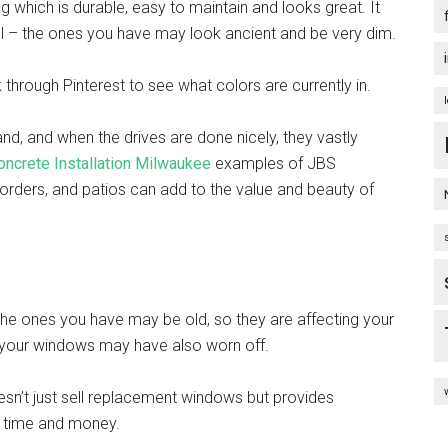
ng which is durable, easy to maintain and looks great. It
well – the ones you have may look ancient and be very dim.
through Pinterest to see what colors are currently in.
and, and when the drives are done nicely, they vastly
oncrete Installation Milwaukee
examples of JBS
orders, and patios can add to the value and beauty of
 the ones you have may be old, so they are affecting your
on your windows may have also worn off.
sn’t just sell replacement windows but provides
ave time and money.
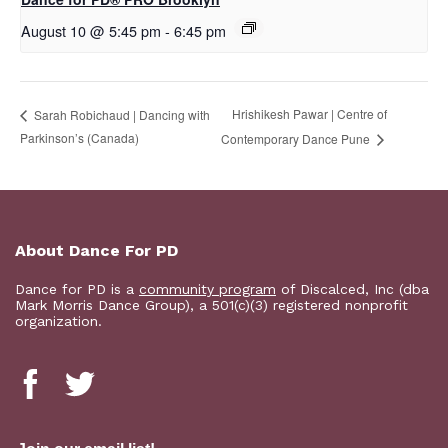
August 10 @ 5:45 pm
-
6:45 pm
Hrishikesh Pawar | Centre of
Sarah Robichaud | Dancing with
Parkinson’s (Canada)
Contemporary Dance Pune
About Dance For PD
Dance for PD is a
community program
of Discalced, Inc (dba
Mark Morris Dance Group), a 501(c)(3) registered nonprofit
organization.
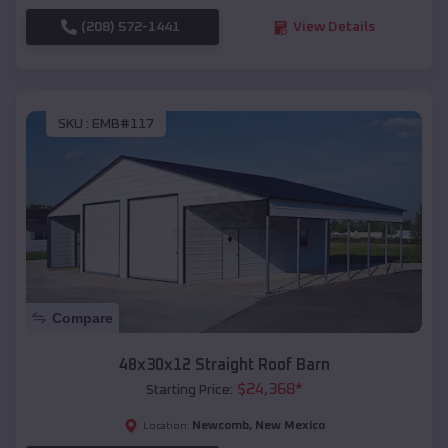
(208) 572-1441
View Details
SKU :
EMB#117
Compare
48x30x12 Straight Roof Barn
$
24,368
*
Starting Price:
Newcomb
,
New Mexico
Location:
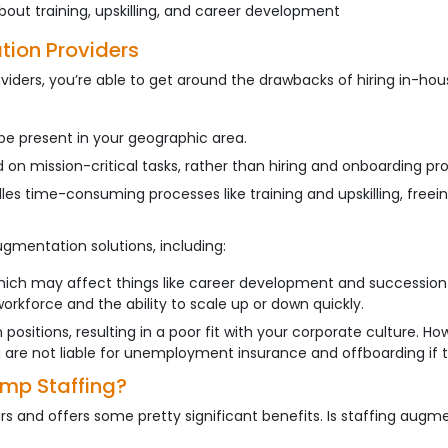
out training, upskilling, and career development
tion Providers
ders, you’re able to get around the drawbacks of hiring in-hous
be present in your geographic area.
n mission-critical tasks, rather than hiring and onboarding pr
es time-consuming processes like training and upskilling, freei
ugmentation solutions, including:
hich may affect things like career development and succession 
rkforce and the ability to scale up or down quickly.
 positions, resulting in a poor fit with your corporate culture. 
ou are not liable for unemployment insurance and offboarding if t
emp Staffing?
 and offers some pretty significant benefits. Is staffing augm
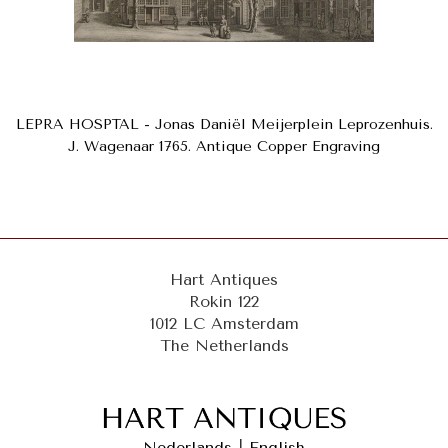
LEPRA HOSPTAL - Jonas Daniël Meijerplein Leprozenhuis.
J. Wagenaar 1765. Antique Copper Engraving
Hart Antiques
Rokin 122
1012 LC Amsterdam
The Netherlands
Nederlands
|
English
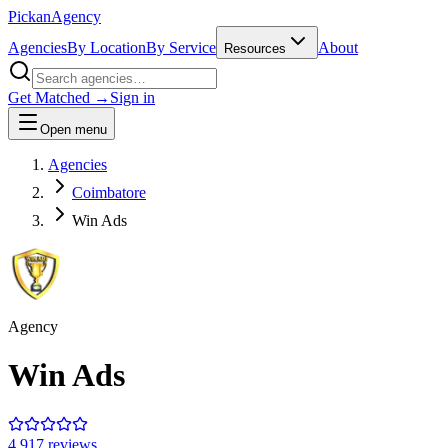
Pick
an
Agency
Agencies
By Location
By Service
About
Resources
Get Matched →
Sign in
Open menu
Agencies
Coimbatore
Win Ads
Agency
Win Ads
4.9
17
review
s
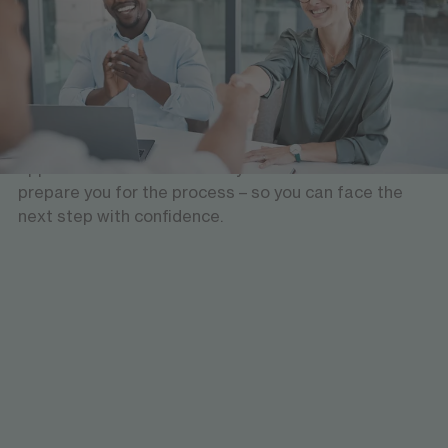
Support with your application
Would you like to gain experience in the German job
market, apply for a job or you have already an
interview lined up? Thorough preparation is
essential. We will support you: We will check all
application documents with you in advance and
prepare you for the process – so you can face the
next step with confidence.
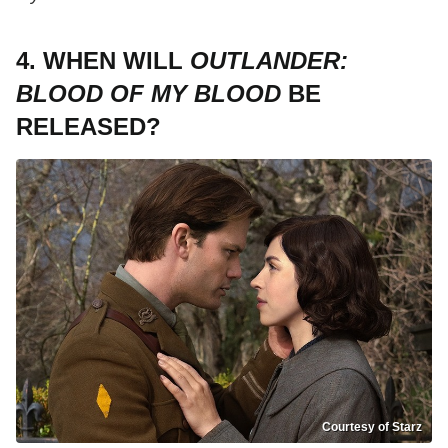
4. WHEN WILL
OUTLANDER:
BLOOD OF MY BLOOD
BE
RELEASED?
Courtesy of Starz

---

■ **Exercise**:
Excluding every picture, write out each record word for word.

■ **Exercise answer**:
ng which is durable, easy to maintain and looks great. It
well – the ones you have may look ancient and be very dim.
through Pinterest to see what colors are currently in.
and, and when the drives are done nicely, they vastly
oncrete Installation Milwaukee
examples of JBS
orders, and patios can add to the value and beauty of
 the ones you have may be old, so they are affecting your
on your windows may have also worn off.
sn’t just sell replacement windows but provides
ave time and money.
August 10 @ 5:45 pm
-
6:45 pm
Hrishikesh Pawar | Centre of
Sarah Robichaud | Dancing with
Parkinson’s (Canada)
Contemporary Dance Pune
About Dance For PD
Dance for PD is a
community program
of Discalced, Inc (dba
Mark Morris Dance Group), a 501(c)(3) registered nonprofit
organization.
(208) 572-1441
View Details
SKU :
EMB#117
Compare
48x30x12 Straight Roof Barn
$
24,368
*
Starting Price:
Newcomb
,
New Mexico
Location:
out training, upskilling, and career development
tion Providers
ders, you’re able to get around the drawbacks of hiring in-hous
be present in your geographic area.
n mission-critical tasks, rather than hiring and onboarding pr
es time-consuming processes like training and upskilling, freei
ugmentation solutions, including:
hich may affect things like career development and succession 
rkforce and the ability to scale up or down quickly.
 positions, resulting in a poor fit with your corporate culture. 
ou are not liable for unemployment insurance and offboarding if t
emp Staffing?
 and offers some pretty significant benefits. Is staffing augm
LEPRA HOSPTAL - Jonas Daniël Meijerplein Leprozenhuis.
J. Wagenaar 1765. Antique Copper Engraving
Hart Antiques
Rokin 122
1012 LC Amsterdam
The Netherlands
Nederlands
|
English
Pick
an
Agency
Agencies
By Location
By Service
About
Resources
Get Matched →
Sign in
Open menu
Agencies
Coimbatore
Win Ads
Agency
Win Ads
4.9
17
review
s
Support with your application
Would you like to gain experience in the German job
market, apply for a job or you have already an
interview lined up? Thorough preparation is
essential. We will support you: We will check all
application documents with you in advance and
prepare you for the process – so you can face the
next step with confidence.
4. WHEN WILL
OUTLANDER:
BLOOD OF MY BLOOD
BE
RELEASED?
Courtesy of Starz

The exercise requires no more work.